Special to The Seattle Times
Kirsten GrindThe author of "The Lost Bank" will discuss her book at 7 p.m. Thursday July 26 in the Microsoft auditorium of the main branch of the Seattle Public Library, 1000 Fourth Ave. Free (206-386-4636; www.spl.org).
Unlike Americans living in the immediate aftermath of the Great Depression, we know what caused our economic calamity, thanks to some excellent books.
Among the best: "13 Bankers" by Simon Johnson and James Kwak, " Freefall" by Joseph Stiglitz, and "All the Devils are Here" by Bethany McLean and Joe Nocera.
Now "The Lost Bank: The Story of Washington Mutual — The Biggest Bank Failure in American History," (Simon & Schuster, 400 pp., $27), a self-assured new book by Kirsten Grind, deserves to be added to that shelf.
Grind, now a reporter for The Wall Street Journal, covered WaMu's collapse for the Puget Sound Business Journal. Her work on that story, along with that of Jeanne Lang Jones and Alwyn Scott, was a 2010 finalist for the Pulitzer Prize in explanatory reporting.
In "The Lost Bank," Grind achieves the best of the business journalist's calling, not only reporting the WaMu disaster in clear, compelling prose for the general reader, but also offering new information and details that may surprise those who think they know the story.
Washington Mutual was "a friend of the family" under Lou Pepper, the beloved chief who saved the thrift in the 1980s. Pepper fatefully bought Murphey Favre, a Spokane-based broker-dealer firm where a bright young man named Kerry Killinger worked. In 1990, Killinger became WaMu's chief executive.
Grind offers a complicated portrait of Killinger, an Iowa boy from a musical family, shy, aloof, confrontation-averse and brilliant in finance. "Even the people who would have known him best, didn't really," she writes. Still, for some time, he maintained WaMu's quirky, homey culture and tight-knit executive team, even as it embarked on a huge acquisition spree.

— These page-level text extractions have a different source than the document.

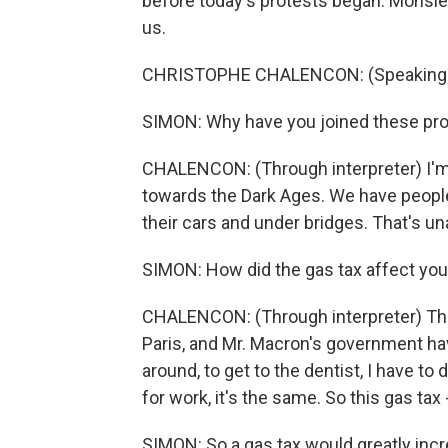
before today's protests began. Monsie
us.
CHRISTOPHE CHALENCON: (Speaking 
SIMON: Why have you joined these pr
CHALENCON: (Through interpreter) I'm 
towards the Dark Ages. We have people
their cars and under bridges. That's u
SIMON: How did the gas tax affect you
CHALENCON: (Through interpreter) The p
Paris, and Mr. Macron's government have
around, to get to the dentist, I have to
for work, it's the same. So this gas tax - 
SIMON: So a gas tax would greatly incre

WaMu seemed adept at the complex task of buying and integrating other thrifts and mortgage lenders. Things initially started to go off the rails when it acquired a small subprime lender, Long Beach Mortgage. This would be the beginning of the cancer of liar-loans (loans that required little or no proof of the borrower's income, assets or creditworthiness), and other shoddy practices that would consume Washington Mutual.

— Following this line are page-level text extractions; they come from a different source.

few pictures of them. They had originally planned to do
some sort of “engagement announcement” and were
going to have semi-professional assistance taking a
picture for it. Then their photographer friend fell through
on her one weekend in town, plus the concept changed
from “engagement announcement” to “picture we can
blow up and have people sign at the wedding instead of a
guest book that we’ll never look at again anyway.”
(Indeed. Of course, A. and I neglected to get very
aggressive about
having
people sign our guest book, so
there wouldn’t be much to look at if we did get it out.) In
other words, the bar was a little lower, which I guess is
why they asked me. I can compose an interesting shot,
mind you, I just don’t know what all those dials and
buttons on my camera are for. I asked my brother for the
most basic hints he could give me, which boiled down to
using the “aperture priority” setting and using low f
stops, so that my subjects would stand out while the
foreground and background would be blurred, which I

Still, as Grind makes clear, subprime loans were very profitable, and as Wall Street bundled mortgages and sold them as securities, the pressure was on to keep selling, growing and enjoying huge paydays. WaMu's motto became "The Power of Yes." Even as it grew to become the nation's largest thrift, risk management failed and the old cohesion of upper management fell apart.
The ground was prepared for the institution's collapse during the financial panic of 2008.

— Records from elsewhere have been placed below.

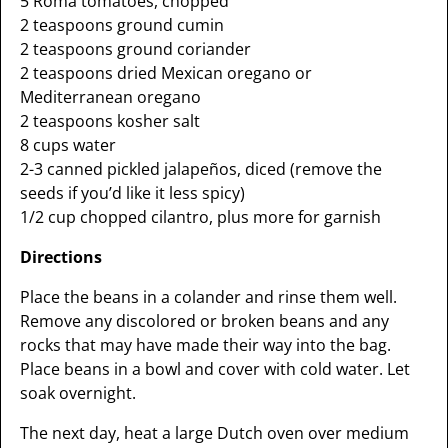
5 Roma tomatoes, chopped
2 teaspoons ground cumin
2 teaspoons ground coriander
2 teaspoons dried Mexican oregano or
Mediterranean oregano
2 teaspoons kosher salt
8 cups water
2-3 canned pickled jalapeños, diced (remove the
seeds if you’d like it less spicy)
1/2 cup chopped cilantro, plus more for garnish
Directions
Place the beans in a colander and rinse them well.
Remove any discolored or broken beans and any
rocks that may have made their way into the bag.
Place beans in a bowl and cover with cold water. Let
soak overnight.
The next day, heat a large Dutch oven over medium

At its best, "The Lost Bank" offers the pacing and energy of a fine thriller. Grind also covers important new ground, detailing regulatory malpractice, WaMu's lack of political influence in Washington, D.C., the bank run that saw customers withdraw $1.8 billion in a single day, and the maneuvers by the New York banks, especially JPMorgan Chase, that further weakened WaMu.
The book would have benefited from more sweep, especially of the banking mergers that created the likes of today's Bank of America and Citigroup. Killinger was small fry compared with Hugh McColl Jr., Sandy Weill, Jamie Dimon and Ed Crutchfield.
This raises another issue: WaMu was not a bank, but a savings and loan, or thrift institution. It would have been useful to know more about how it survived the S&L crisis. But more important, the term "bank" is too loosely applied, even if WaMu was the largest banking failure. Real commercial banks enjoyed advantages WaMu lacked.
Finally, too often I had to go back to find when certain events were happening. A bit more attention to consistently putting dates in the narrative would have helped.
These are small cavils in an otherwise sparkling achievement. Readers can draw their own conclusions. Among mine is that Washington Mutual could have been saved.
Jon Talton is economics columnist for The Seattle Times. His new book is the mystery "Powers of Arrest."